Наступило неловкое молчание, смысл которого король, не упускавший ничего, хорошо понял.
— И что же сказал его величество? — спросил герцог де Гиз.
— Сама идея королю понравилась, однако чем более гигантский размах она грозит принять, тем более опасным кажется ставить во главе всего дела такого человека, как вы.
— Тогда мы близки к поражению.
— Боюсь, что так, любезный герцог, и Лигу, по-моему, могут распустить.
— Вот дьявольщина! — огорчился герцог де Гиз. — Это значит умереть, не родившись, кончить, не начав.
“Оба они завзятые остряки, что тот, что другой”, — раздался над самым ухом Генриха, прижавшегося к слуховому отверстию, чей-то тихий и ехидный голос.
Король резко обернулся и увидел большое тело Шико, скрючившееся у другого отверстия.
“Ты посмел пойти за мной, негодяй!” — вскипел король.
“Замолчи, — сказал Шико, махнув рукой, — ты мешаешь мне слушать, сын мой”.
Король пожал плечами, но, поскольку шут, что ни говори, был единственным человеческим существом, которому он полностью доверял, снова приник ухом к отверстию.
Герцог де Гиз заговорил опять.
— Ваше высочество, — сказал он, — мне кажется, что, если бы дело обстояло так, как вы сказали, король прямо объявил бы мне об этом. Принял он меня довольно сурово и, конечно, не стал бы сдерживаться и высказал бы мне в лицо все свои мысли. Может быть, он просто хочет отстранить меня от Лиги.

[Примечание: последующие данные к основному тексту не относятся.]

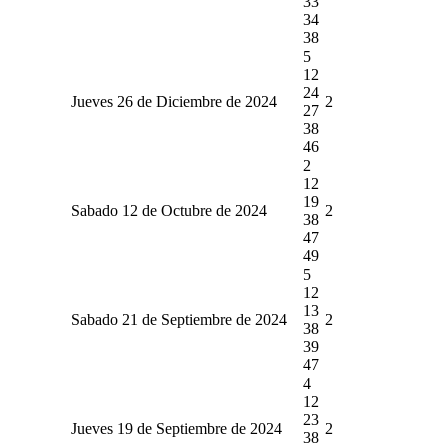
33
34
38
5
12
24
Jueves 26 de Diciembre de 2024
2
27
38
46
2
12
19
Sabado 12 de Octubre de 2024
2
38
47
49
5
12
13
Sabado 21 de Septiembre de 2024
2
38
39
47
4
12
23
Jueves 19 de Septiembre de 2024
2
38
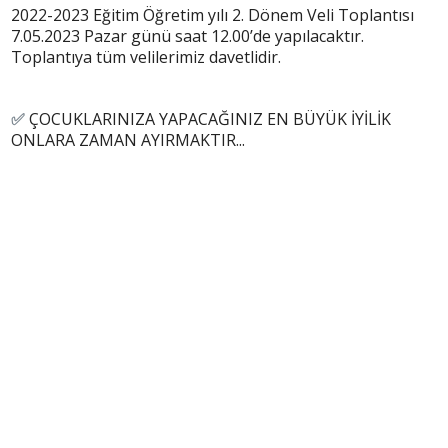
2022-2023 Eğitim Öğretim yılı 2. Dönem Veli Toplantısı
7.05.2023 Pazar günü saat 12.00’de yapılacaktır.
Toplantıya tüm velilerimiz davetlidir.
ÇOCUKLARINIZA YAPACAĞINIZ EN BÜYÜK İYİLİK
✅
ONLARA ZAMAN AYIRMAKTIR...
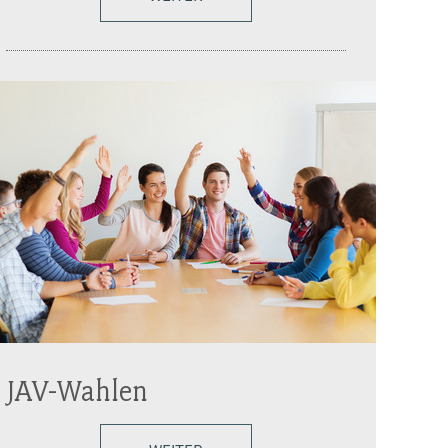
JAV-Wahlen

— Мне тоже так кажется, — промямлил герцог Анжуйский.
— Но тогда он погубит все дело.
— Непременно, — подтвердил герцог Анжуйский, — и так как мне было известно, что вы уже приступили к исполнению своей идеи, то я бросился вам на выручку.
— И чего вы добились, ваше высочество?
— Король предоставил вопрос о Лиге, то есть о том, вдохнуть ли в нее новую жизнь или навсегда ее уничтожить, почти на полное мое усмотрение.

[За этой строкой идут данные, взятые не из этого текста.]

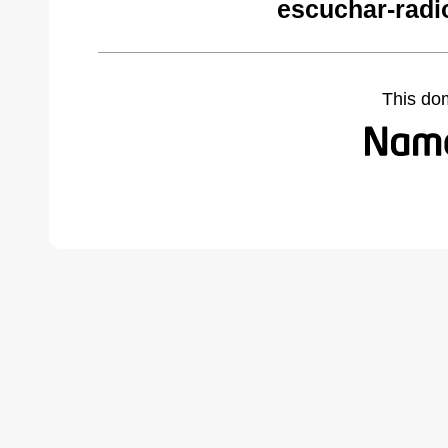
escuchar-radi
This do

— Ну и что вы решили? — спросил герцог Лотарингский.
— Слушайте, вы же прекрасно понимаете, что все зависит от утверждения королем главных заправил. Если вместо того, чтобы устранить вас и распустить Лигу, он изберет ее главой человека, понимающего значение всего дела, если он назначит на этот пост не герцога де Гиза, а герцога Анжуйского…

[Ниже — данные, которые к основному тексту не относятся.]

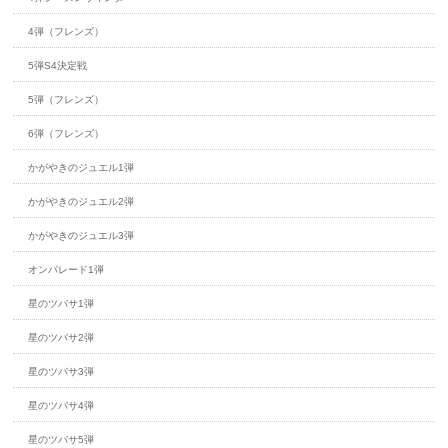
4弾（フレンズ）
5弾S4決定戦
5弾（フレンズ）
6弾（フレンズ）
かがやきのジュエル1弾
かがやきのジュエル2弾
かがやきのジュエル3弾
オンパレード1弾
星のツバサ1弾
星のツバサ2弾
星のツバサ3弾
星のツバサ4弾
星のツバサ5弾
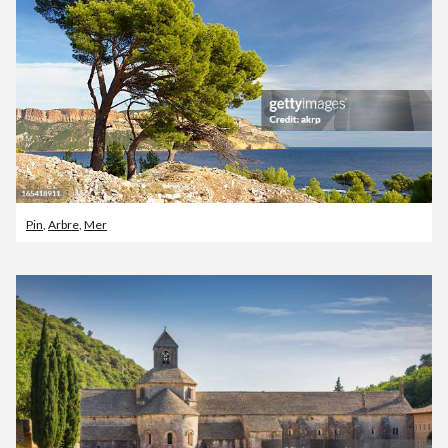
Pin
,
Arbre
,
Mer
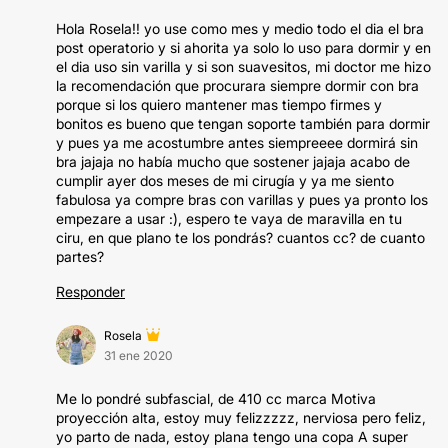
Hola Rosela!! yo use como mes y medio todo el dia el bra
post operatorio y si ahorita ya solo lo uso para dormir y en
el dia uso sin varilla y si son suavesitos, mi doctor me hizo
la recomendación que procurara siempre dormir con bra
porque si los quiero mantener mas tiempo firmes y
bonitos es bueno que tengan soporte también para dormir
y pues ya me acostumbre antes siempreeee dormirá sin
bra jajaja no había mucho que sostener jajaja acabo de
cumplir ayer dos meses de mi cirugía y ya me siento
fabulosa ya compre bras con varillas y pues ya pronto los
empezare a usar :), espero te vaya de maravilla en tu
ciru, en que plano te los pondrás? cuantos cc? de cuanto
partes?
Responder
Rosela
31 ene 2020
Me lo pondré subfascial, de 410 cc marca Motiva
proyección alta, estoy muy felizzzzz, nerviosa pero feliz,
yo parto de nada, estoy plana tengo una copa A super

— Ах, вот как! — вырвалось у герцога де Гиза, который не смог сдержать ни восклицания, ни внезапного прилива крови к лицу.
“Добро! — сказал Шико. — Два дога сейчас подерутся из-за кости”.
Но, к немалому удивлению гасконца и к еще большему удивлению короля, который гораздо менее своего шута разбирался в тайных пружинах разыгрывавшегося перед ним действа, герцог де Гиз внезапно перестал удивляться и гневаться и сказал спокойным, почти веселым голосом:
— Вы ловкий политик, ваше высочество, если вы этого добились.
— Я этого добился, — ответил герцог Анжуйский.
— И как быстро!
— Да. Но надо вам сказать, что сложились благоприятные обстоятельства, и я этим воспользовался. Однако, любезный герцог, — добавил Франсуа, — еще ничего окончательно не решено, я не пожелал дать окончательного ответа, пока не увижу вас.
— Почему, ваше высочество?
— Потому что не знаю, куда это нас приведет.
“Зато я знаю”, — сказал Шико.
“Тут пахнет небольшим заговором”, — улыбнулся король.
“О котором, однако, господин де Морвилье, по твоему мнению, всегда и во всем прекрасно осведомленный, ни словом не обмолвился. Но давай послушаем дальше, дело становится интересным”.
— Ну что ж, я скажу вам, ваше высочество, не о том, куда это нас приведет, ибо только один Господь Бог это знает, а о том, для чего это нам нужно, — ответил герцог де Гиз. — Лига — вторая армия, и поскольку первая у меня в руках, а брат мой, кардинал, держит в руках церковь, то, пока мы все трое едины, ничто не может устоять против нас.
— Не следует забывать и того, — сказал герцог Анжуйский, — что я вероятный наследник престола.
“Ах!” — вздохнул король.
“Он прав, — сказал Шико, — и это твоя вина, сын мой. Ты все еще не удосужился соединить рубашки Шартрской Богоматери”.